● Provided material:

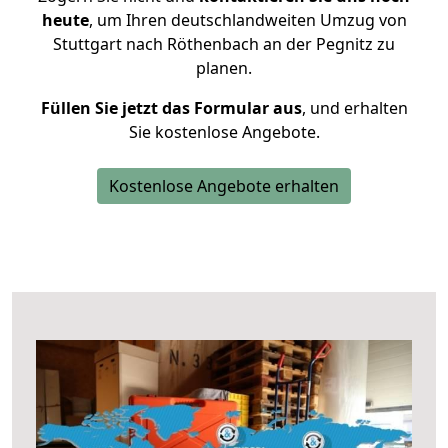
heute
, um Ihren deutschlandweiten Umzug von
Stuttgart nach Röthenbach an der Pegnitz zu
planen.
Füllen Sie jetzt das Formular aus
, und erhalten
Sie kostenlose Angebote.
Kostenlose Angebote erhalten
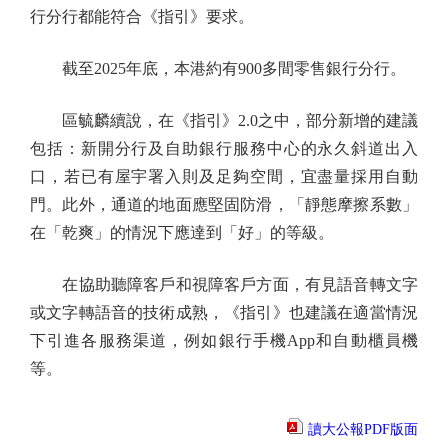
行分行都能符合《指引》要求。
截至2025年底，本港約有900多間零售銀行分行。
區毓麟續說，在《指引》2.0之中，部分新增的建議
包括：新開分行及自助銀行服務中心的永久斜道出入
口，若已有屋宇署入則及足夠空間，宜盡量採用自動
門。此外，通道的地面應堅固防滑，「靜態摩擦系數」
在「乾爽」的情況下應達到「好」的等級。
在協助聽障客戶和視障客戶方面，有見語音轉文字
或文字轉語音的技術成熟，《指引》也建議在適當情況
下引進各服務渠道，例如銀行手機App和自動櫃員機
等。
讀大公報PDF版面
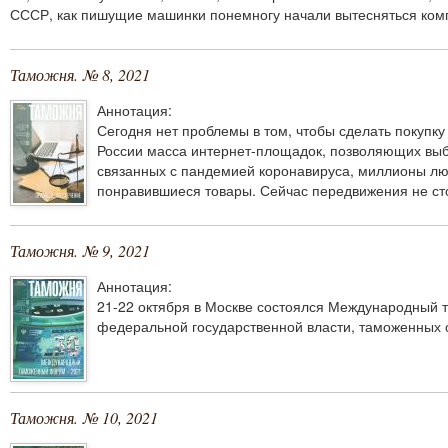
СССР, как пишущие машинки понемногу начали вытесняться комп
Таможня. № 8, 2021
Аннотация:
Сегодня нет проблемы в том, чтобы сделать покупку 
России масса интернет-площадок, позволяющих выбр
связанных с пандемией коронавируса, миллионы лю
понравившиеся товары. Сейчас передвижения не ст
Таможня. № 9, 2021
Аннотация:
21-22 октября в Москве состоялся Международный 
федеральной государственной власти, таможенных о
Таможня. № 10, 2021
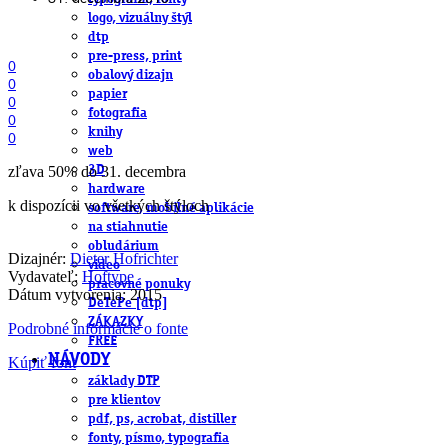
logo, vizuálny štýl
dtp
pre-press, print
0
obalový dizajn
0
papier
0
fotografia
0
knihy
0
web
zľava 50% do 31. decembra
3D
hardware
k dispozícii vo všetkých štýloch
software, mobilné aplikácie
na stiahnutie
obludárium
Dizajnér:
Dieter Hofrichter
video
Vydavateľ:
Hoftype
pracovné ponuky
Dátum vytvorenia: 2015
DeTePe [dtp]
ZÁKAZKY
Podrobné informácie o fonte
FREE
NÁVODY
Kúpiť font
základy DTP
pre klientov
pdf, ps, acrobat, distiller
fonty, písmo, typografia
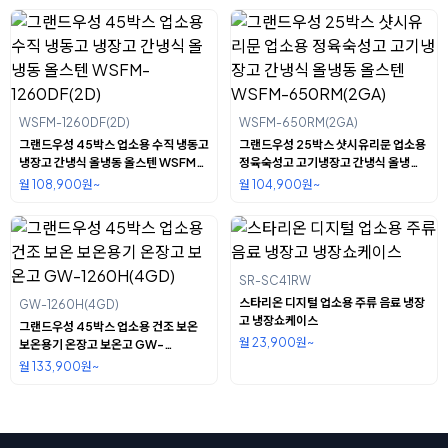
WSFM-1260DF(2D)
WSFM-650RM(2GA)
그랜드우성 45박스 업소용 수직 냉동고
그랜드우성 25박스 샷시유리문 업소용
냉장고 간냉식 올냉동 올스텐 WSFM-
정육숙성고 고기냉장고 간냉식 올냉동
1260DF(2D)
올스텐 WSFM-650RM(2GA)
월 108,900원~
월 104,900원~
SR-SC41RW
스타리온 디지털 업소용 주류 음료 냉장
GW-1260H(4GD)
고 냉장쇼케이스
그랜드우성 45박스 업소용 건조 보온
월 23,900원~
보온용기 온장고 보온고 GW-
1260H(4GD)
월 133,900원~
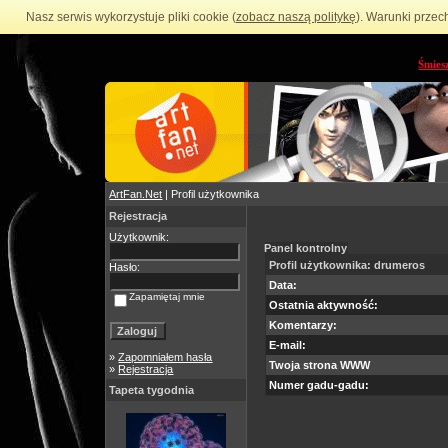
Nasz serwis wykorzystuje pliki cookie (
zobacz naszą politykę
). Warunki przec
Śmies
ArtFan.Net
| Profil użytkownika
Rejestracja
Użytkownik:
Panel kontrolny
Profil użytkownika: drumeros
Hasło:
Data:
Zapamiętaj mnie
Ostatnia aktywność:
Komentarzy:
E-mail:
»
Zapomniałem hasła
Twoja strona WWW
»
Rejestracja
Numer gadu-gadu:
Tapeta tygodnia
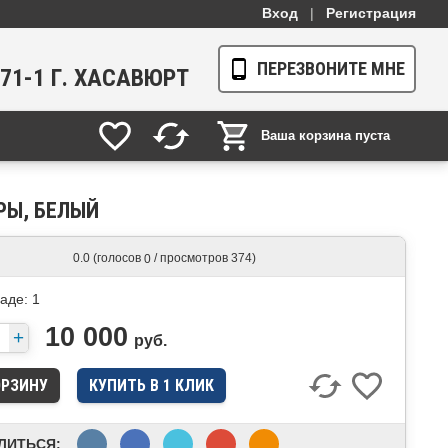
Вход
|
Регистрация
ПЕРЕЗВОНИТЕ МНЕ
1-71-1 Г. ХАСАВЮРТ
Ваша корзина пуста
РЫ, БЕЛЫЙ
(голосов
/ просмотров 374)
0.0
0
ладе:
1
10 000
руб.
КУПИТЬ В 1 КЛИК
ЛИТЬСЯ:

--

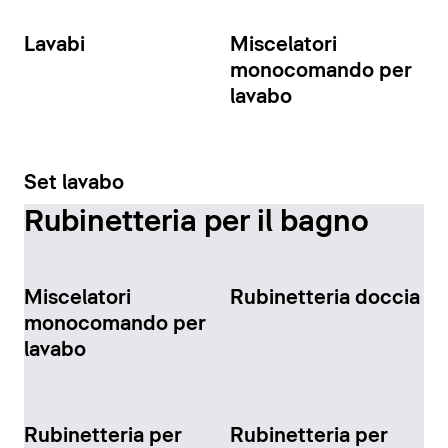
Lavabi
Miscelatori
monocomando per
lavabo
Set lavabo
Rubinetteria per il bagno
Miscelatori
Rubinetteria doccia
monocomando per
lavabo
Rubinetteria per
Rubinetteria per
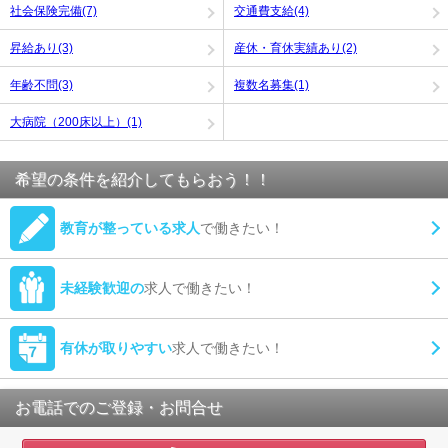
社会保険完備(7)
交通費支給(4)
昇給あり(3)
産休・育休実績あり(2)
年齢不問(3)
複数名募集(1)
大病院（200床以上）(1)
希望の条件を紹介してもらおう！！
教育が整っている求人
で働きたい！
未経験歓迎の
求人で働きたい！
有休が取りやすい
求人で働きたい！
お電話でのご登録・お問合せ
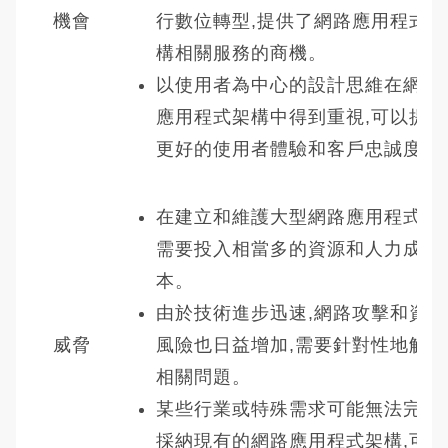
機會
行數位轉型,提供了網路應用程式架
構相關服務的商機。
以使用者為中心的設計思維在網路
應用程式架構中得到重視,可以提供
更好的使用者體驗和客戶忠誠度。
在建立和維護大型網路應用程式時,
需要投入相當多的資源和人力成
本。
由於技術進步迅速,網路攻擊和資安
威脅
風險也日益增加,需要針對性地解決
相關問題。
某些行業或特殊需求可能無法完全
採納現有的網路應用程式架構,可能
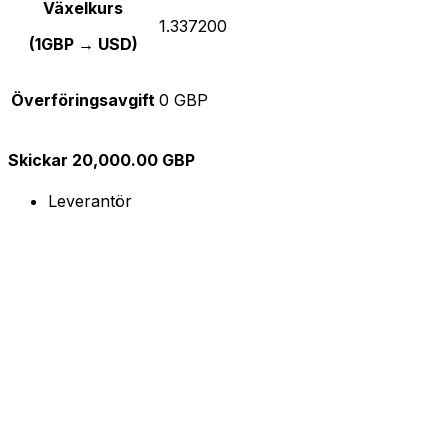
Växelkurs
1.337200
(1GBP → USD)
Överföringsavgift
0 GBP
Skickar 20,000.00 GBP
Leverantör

...

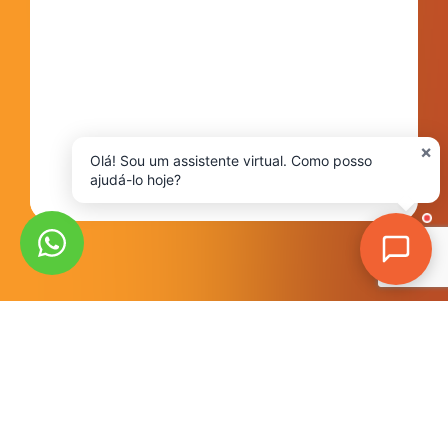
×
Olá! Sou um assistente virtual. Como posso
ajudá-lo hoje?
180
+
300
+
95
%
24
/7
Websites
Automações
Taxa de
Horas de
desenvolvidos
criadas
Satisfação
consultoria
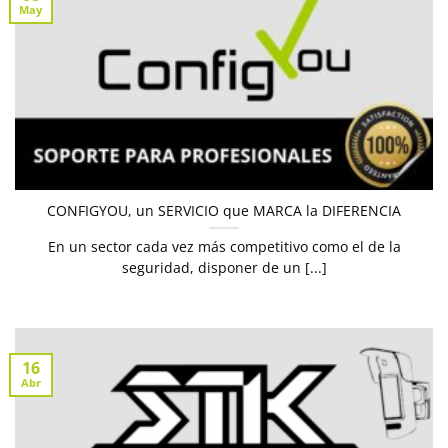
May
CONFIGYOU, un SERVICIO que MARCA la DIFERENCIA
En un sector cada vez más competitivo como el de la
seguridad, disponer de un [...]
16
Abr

● Exercise prompt: Find the word "WSFM" in the data and show each line that holds it.

● Result for this exercise:
WSFM-1260DF(2D)
WSFM-650RM(2GA)
냉장고 간냉식 올냉동 올스텐 WSFM-
올스텐 WSFM-650RM(2GA)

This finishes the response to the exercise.